EXERCISE BRIEF
Check each line of the data, and copy those where "characters" appears.

PROVIDED DATA
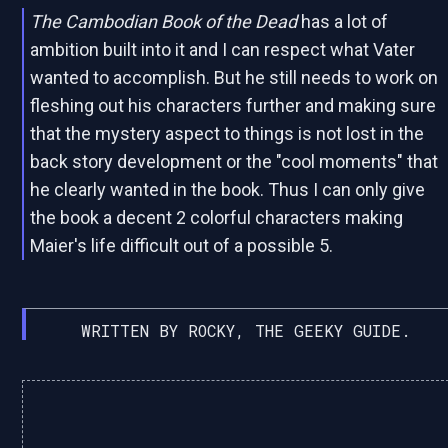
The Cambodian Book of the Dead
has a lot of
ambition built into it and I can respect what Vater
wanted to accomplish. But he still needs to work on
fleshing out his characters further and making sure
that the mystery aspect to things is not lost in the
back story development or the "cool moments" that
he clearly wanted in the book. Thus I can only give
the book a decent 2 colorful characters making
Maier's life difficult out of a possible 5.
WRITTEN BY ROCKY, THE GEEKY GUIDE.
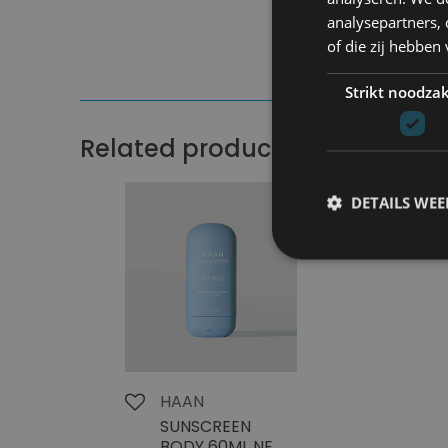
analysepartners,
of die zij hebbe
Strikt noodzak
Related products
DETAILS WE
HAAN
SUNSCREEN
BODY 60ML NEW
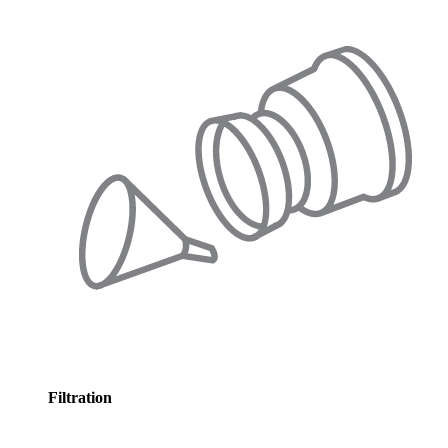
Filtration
---
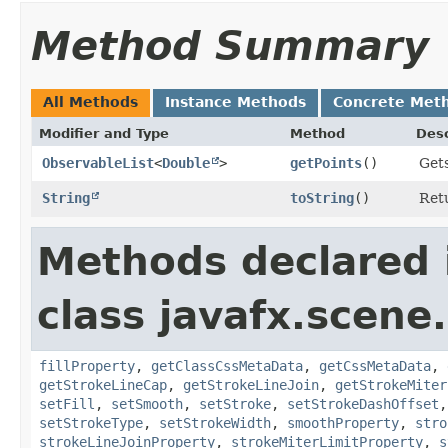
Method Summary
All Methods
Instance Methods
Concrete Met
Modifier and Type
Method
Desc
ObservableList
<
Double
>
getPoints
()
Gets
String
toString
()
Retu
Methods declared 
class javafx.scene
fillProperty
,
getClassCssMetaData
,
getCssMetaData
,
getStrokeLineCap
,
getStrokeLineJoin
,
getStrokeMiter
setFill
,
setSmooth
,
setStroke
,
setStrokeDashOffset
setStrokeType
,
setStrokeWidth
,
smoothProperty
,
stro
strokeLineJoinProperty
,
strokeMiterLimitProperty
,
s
==
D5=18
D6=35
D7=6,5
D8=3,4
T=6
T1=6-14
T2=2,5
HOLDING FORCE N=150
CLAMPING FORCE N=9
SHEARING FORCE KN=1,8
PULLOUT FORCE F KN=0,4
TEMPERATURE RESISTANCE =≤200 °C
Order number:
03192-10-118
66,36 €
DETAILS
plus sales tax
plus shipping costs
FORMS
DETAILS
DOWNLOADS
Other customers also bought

OUTPUT BELOW
fleshing out his characters further and making sure
the book a decent 2 colorful characters making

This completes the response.